§ **ABOUT THIS EXERCISE**
At the line containing "ANGFA絲凱露美睫精華液", begin setting down the entries exactly, and stop only after the last line.

Stored data entries
::::
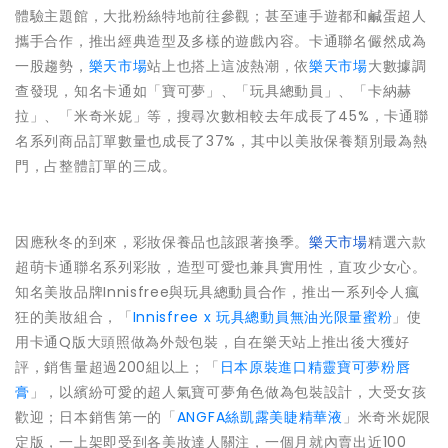
體驗主題館，大批粉絲特地前往參觀；甚至連手遊都和鹹蛋超人
攜手合作，推出經典造型及多樣的遊戲內容。卡通聯名儼然成為
一股趨勢，
樂天市場
站上也搭上這波熱潮，依
樂天市場
大數據調
查發現，知名卡通如「寶可夢」、「玩具總動員」、「卡納赫
拉」、「米奇米妮」等，搜尋次數相較去年成長了45%，卡通聯
名系列商品訂單數量也成長了37%，其中以美妝保養類別最為熱
門，占整體訂單的三成。
因應秋冬的到來，彩妝保養品也該跟著換季。
樂天市場
精選六款
超萌卡通聯名系列彩妝，造型可愛也兼具實用性，直攻少女心。
知名美妝品牌Innisfree與玩具總動員合作，推出一系列令人瘋
狂的美妝組合，「
Innisfree x 玩具總動員無油光限量蜜粉
」使
用卡通Q版大頭照做為外殼包裝，自在樂天站上推出後大獲好
評，銷售量超過200組以上；「
日本原裝進口精靈寶可夢粉唇
膏
」，以繽紛可愛的超人氣寶可夢角色做為包裝設計，大受女孩
歡迎；日本銷售第一的「
ANGFA絲凱露美睫精華液
」米奇米妮限
定版，一上架即受到各美妝達人關注，一個月就內賣出近100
::::
§ **RESPONSE TO THIS EXERCISE**
ANGFA絲凱露美睫精華液
」米奇米妮限
定版，一上架即受到各美妝達人關注，一個月就內賣出近100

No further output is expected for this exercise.